(English version of “Noli Me Tangere”)
Thy will be done on earth.
While our characters are deep in slumber or busy with their breakfasts, let us turn our attention to Capitan Tiago. We have never had the honor of being his guest, so it is neither our right nor our duty to pass him by slightingly, even under the stress of important events.
Low in stature, with a clear complexion, a corpulent figure and a full face, thanks to the liberal supply of fat which according to his admirers was the gift of Heaven and which his enemies averred was the blood of the poor, Capitan Tiago appeared to be younger than he really was; he might have been thought between thirty and thirty-five years of age. At the time of our story his countenance always wore a sanctified look; his little round head, covered with ebony-black hair cut long in front and short behind, was reputed to contain many things of weight; his eyes, small but with no Chinese slant, never varied in expression; his nose was slender and not at all inclined to flatness; and if his mouth had not been disfigured by the immoderate use of tobacco and buyo, which, when chewed and gathered in one cheek, marred the symmetry of his features, we would say that he might properly have considered himself a handsome man and have passed for such. Yet in spite of this bad habit he kept marvelously white both his natural teeth and also the two which the dentist furnished him at twelve pesos each.
He was considered one of the richest landlords in Binondo and a planter of some importance by reason of his estates in Pampanga and Laguna, principally in the town of San Diego, the income from which increased with each year. San Diego, on account of its agreeable baths, its famous cockpit, and his cherished memories of the place, was his favorite town, so that he spent at least two months of the year there. His holdings of real estate in the city were large, and it is superfluous to state that the opium monopoly controlled by him and a Chinese brought in large profits.
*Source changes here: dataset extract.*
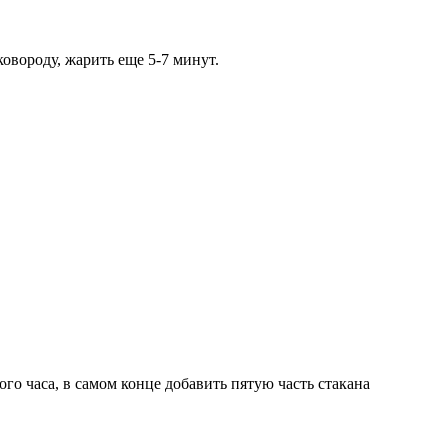
овороду, жарить еще 5-7 минут.
го часа, в самом конце добавить пятую часть стакана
They also had the lucrative contract of feeding the prisoners in Bilibid and furnished zacate to many of the stateliest establishments in Manila through the medium of contracts, of course. Standing well with all the authorities, clever, cunning, and even bold in speculating upon the wants of others, he was the only formidable rival of a certain Perez in the matter of the farming-out of revenues and the sale of offices and appointments, which the Philippine government always confides to private persons. Thus, at the time of the events here narrated, Capitan Tiago was a happy man in so far as it is possible for a narrow-brained individual to be happy in such a land: he was rich, and at peace with God, the government, and men.